Os druidas alegaram que sua mera presença sugou o poder mágico de suas práticas. Outros guerreiros enviados para matar Patrício foram convertidos por ele. Reis e rainhas tribais se encantaram com sua caridade e destemor. Mesmo aqueles que não se converteram o respeitavam. Por volta de 434, depois de apenas dois anos de pregação na Irlanda, o próprio Patrício usou um báculo para derrubar o ídolo de pedra de Crom-Cruach.
Patrício enfrentou muitas vezes a morte certa de forma destemida. Ele defendeu, pregou e levou Cristo com ele em todos os lugares que viajou. Em seu caminho, deixou convertidos e igrejas em construção. Durante o tempo que Patrício levou para atravessá-la, a Irlanda se converteu do paganismo ao cristianismo. A Irlanda proibiu a escravidão e parou de pilhar seus vizinhos. Nunca antes na história do mundo e nunca desde então uma mudança cultural e religiosa tão dramática e repentina ocorreu sem força de armas, somente através da Palavra de Deus.
Um herói irlandês
Em diversos aspectos, Patrício foi mais irlandês do que os próprios irlandeses. Ele amava as lendas, poesias e canções irlandesas e insistiu para que este patrimônio fosse documentado e mantido. Por sua vez, os irlandeses o amaram e acolheram. Patrício viveu sua vida na Irlanda e morreu ali. Ele deixou para trás um povo cristão, um povo civilizado, e deixou para trás cidades, escolas, seminários e um amor pela aprendizagem perpetuado até os dias de hoje.
Talvez a história que acabei de contar seja tanto mito quanto verdade. Sabemos que provavelmente já havia pequenos grupos de cristãos na Irlanda antes da chegada de Patrício, decorrente em grande medida dos ataques de piratas irlandeses. São Patrício provavelmente nunca expulsou todas as cobras da Irlanda, como dizem as lendas (os biólogos dizem que as cobras nunca foram nativas da Irlanda), mas podemos concordar que Patrício certamente ajudou a expulsar uma serpente mortal daquele verde jardim!
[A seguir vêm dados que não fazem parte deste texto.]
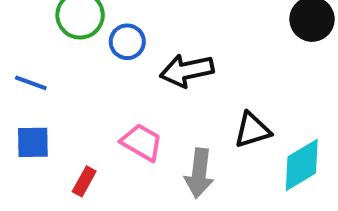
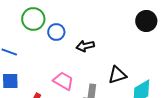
black arrow: (187, 71) -> (85, 46), size x0.7

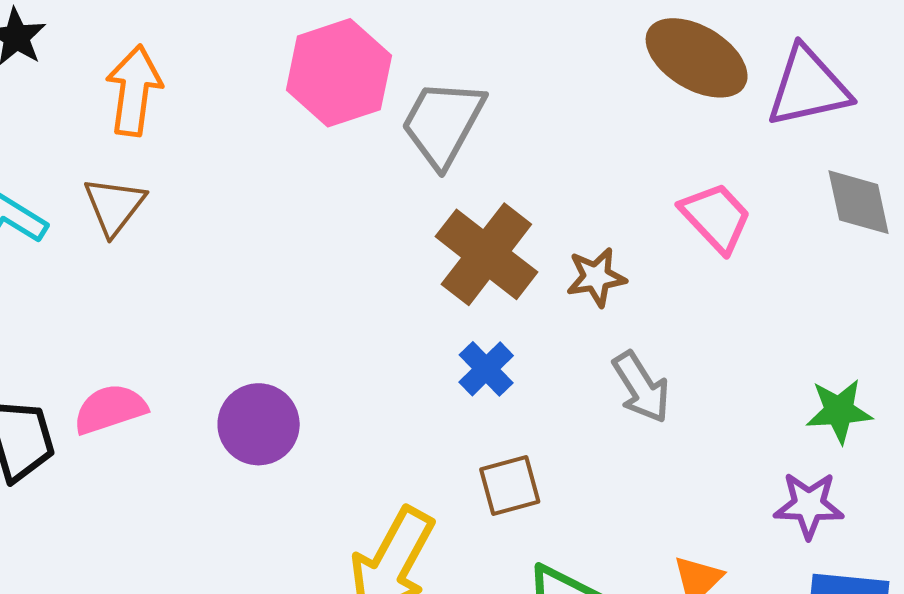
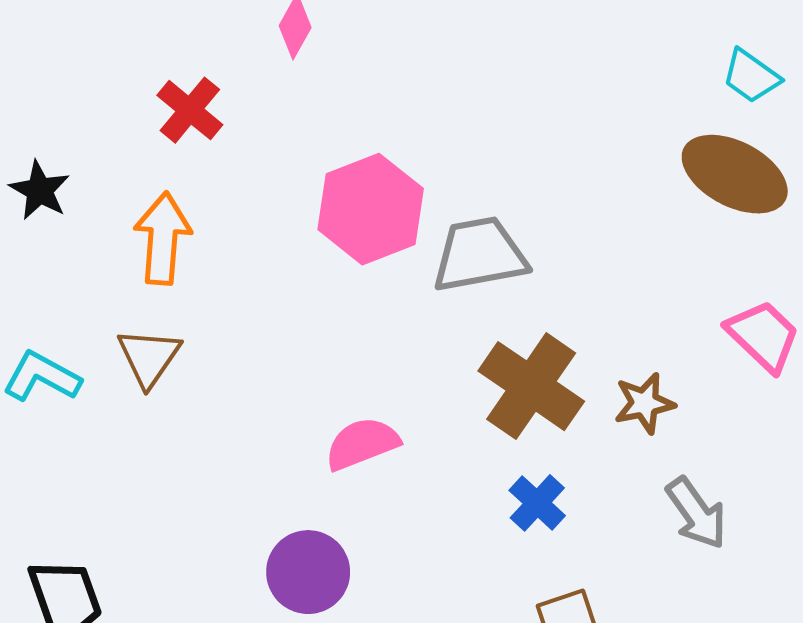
gray trapezoid: (443, 123) -> (480, 255), turned 54
pink semicircle: (110, 409) -> (362, 444), moved

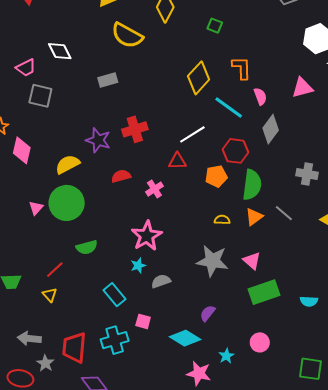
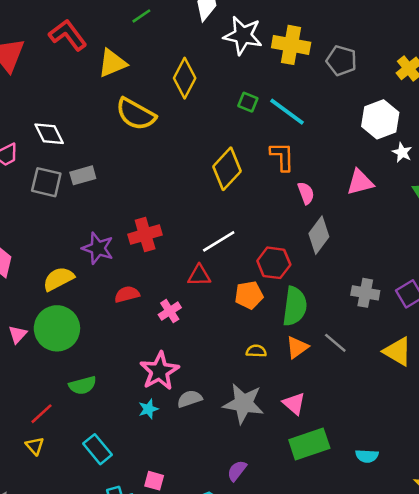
gray rectangle: (108, 80) -> (83, 175), moved
gray square: (40, 96) -> (46, 182), moved
cyan line: (229, 107) -> (287, 112), moved
gray semicircle: (161, 281) -> (190, 399), moved
cyan rectangle: (114, 295) -> (97, 449), moved

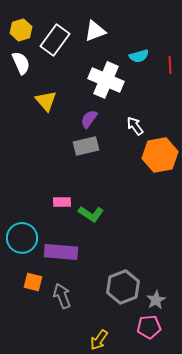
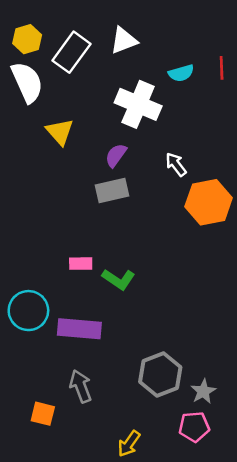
white semicircle: (21, 63) -> (27, 82), size x1.4
red line: (170, 65) -> (222, 68), moved
orange square: (33, 282) -> (43, 414), moved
Alguns anos após a morte de Patrício, os bárbaros germânicos saquearam a cidade de Roma, queimaram livros, destruíram edifícios, derreteram artefatos de valor inestimável e arrastaram o mundo ocidental para a Idade das Trevas. A civilização ocidental estava quase perdida, mas os irlandeses, em sua ilha além do alcance dos bárbaros, continuaram sendo um bastião do cristianismo e do saber. Monges irlandeses buscaram, copiaram e protegeram os poucos manuscritos que sobreviveram ao ataque bárbaro no continente. Eles protegeram não apenas os manuscritos cristãos, mas influenciados pelo amor de Patrício pela literatura e pela história, copiaram e mantiveram também a literatura secular e pagã. Graças aos seus esforços, temos a Ilíada de Homero, as preleções de Cícero e milhares de outras maravilhas culturais que poderiam ter desaparecido. Em suma, durante séculos os monges irlandeses preservaram para nós a nossa herança ocidental.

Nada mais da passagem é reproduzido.